▶ _WHAT IS NEEDED_
What you produce should match the records below precisely, except that images are removed.

::: INFORMATION GIVEN

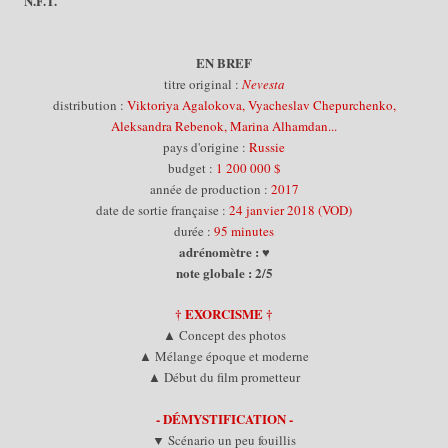
N.F.T.
EN BREF
titre original :
Nevesta
distribution :
Viktoriya Agalokova, Vyacheslav Chepurchenko,
Aleksandra Rebenok, Marina Alhamdan...
pays d'origine :
Russie
budget :
1 200 000 $
année de production :
2017
date de sortie française :
24 janvier 2018 (VOD)
durée :
95 minutes
adrénomètre : ♥
note globale : 2/5
† EXORCISME †
▲ Concept des photos
▲ Mélange époque et moderne
▲ Début du film prometteur
- DÉMYSTIFICATION -
▼ Scénario un peu fouillis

::::::

▶ _EXERCISE RESPONSE_
N.F.T.
EN BREF
titre original :
Nevesta
distribution :
Viktoriya Agalokova, Vyacheslav Chepurchenko,
Aleksandra Rebenok, Marina Alhamdan...
pays d'origine :
Russie
budget :
1 200 000 $
année de production :
2017
date de sortie française :
24 janvier 2018 (VOD)
durée :
95 minutes
adrénomètre : ♥
note globale : 2/5
† EXORCISME †
▲ Concept des photos
▲ Mélange époque et moderne
▲ Début du film prometteur
- DÉMYSTIFICATION -
▼ Scénario un peu fouillis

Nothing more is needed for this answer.